**Work to be completed**. Your answer should be each line of the entries that contains the word "screenshot", copied in full.

(Saved entries)
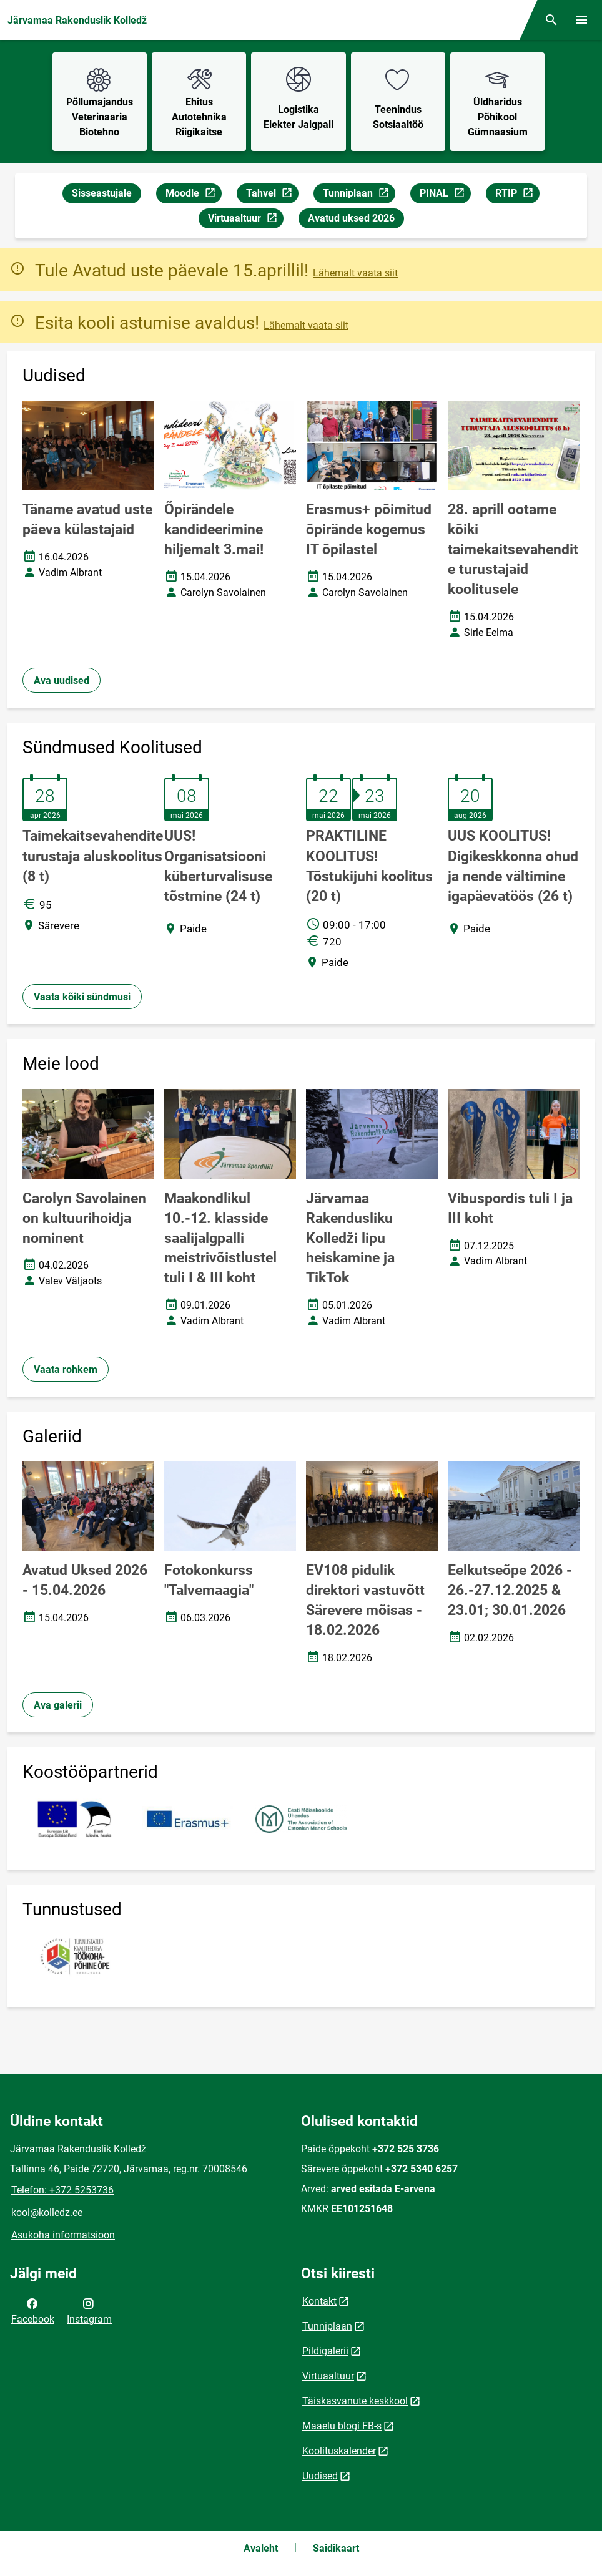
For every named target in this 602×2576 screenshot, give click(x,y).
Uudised (320, 2476)
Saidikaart (336, 2548)
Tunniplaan (358, 195)
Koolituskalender (339, 2451)
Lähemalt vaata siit (355, 273)
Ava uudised (61, 680)
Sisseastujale (102, 193)
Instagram (89, 2310)
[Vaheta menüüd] (581, 19)
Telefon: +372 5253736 (62, 2190)
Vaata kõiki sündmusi (82, 997)
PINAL (445, 195)
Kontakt (319, 2301)
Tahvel (272, 195)
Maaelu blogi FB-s (342, 2426)
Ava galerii (58, 1705)
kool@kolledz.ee (46, 2212)
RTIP (517, 195)
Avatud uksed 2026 (351, 218)
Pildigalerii (325, 2351)
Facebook (32, 2310)
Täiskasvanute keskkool (355, 2401)
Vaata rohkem (65, 1369)
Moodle (193, 195)
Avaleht (261, 2548)
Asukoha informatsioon (63, 2235)
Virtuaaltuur (245, 220)
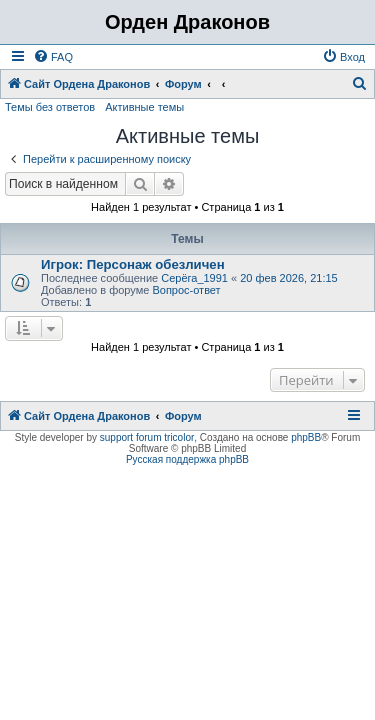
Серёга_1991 (194, 278)
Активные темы (144, 107)
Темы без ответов (50, 107)
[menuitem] (53, 57)
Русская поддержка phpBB (187, 459)
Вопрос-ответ (186, 290)
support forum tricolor (147, 437)
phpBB (306, 437)
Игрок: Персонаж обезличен (133, 264)
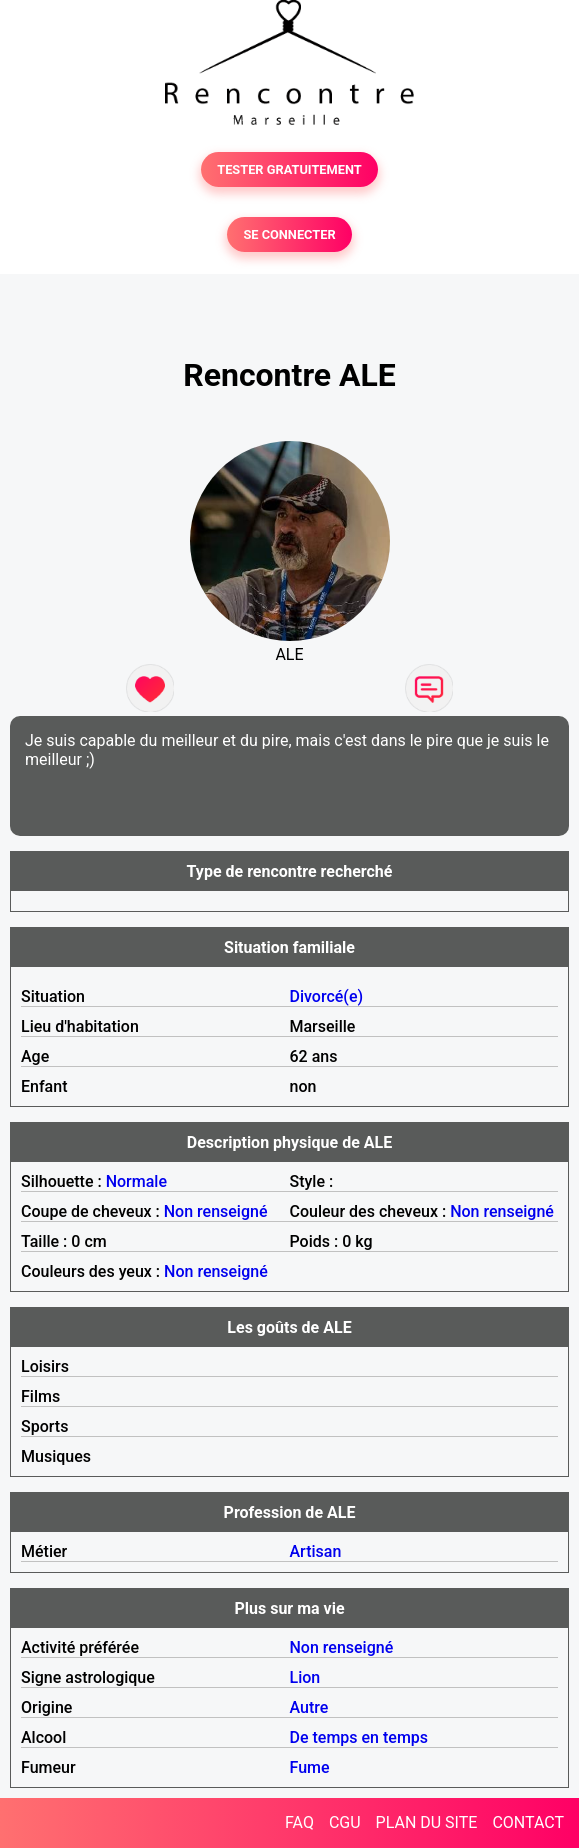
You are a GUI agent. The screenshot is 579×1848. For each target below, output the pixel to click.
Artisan (316, 1551)
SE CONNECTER (289, 234)
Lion (305, 1677)
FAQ (299, 1822)
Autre (309, 1707)
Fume (310, 1767)
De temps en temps (359, 1737)
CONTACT (528, 1822)
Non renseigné (216, 1211)
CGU (345, 1822)
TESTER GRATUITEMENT (289, 169)
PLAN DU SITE (427, 1822)
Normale (136, 1181)
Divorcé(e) (327, 996)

**Answer area**.
For every named target in this 602×2576 screenshot, give click(x,y).
You are a GUI agent. The screenshot is 579×1848. For each target below, output the pixel to click.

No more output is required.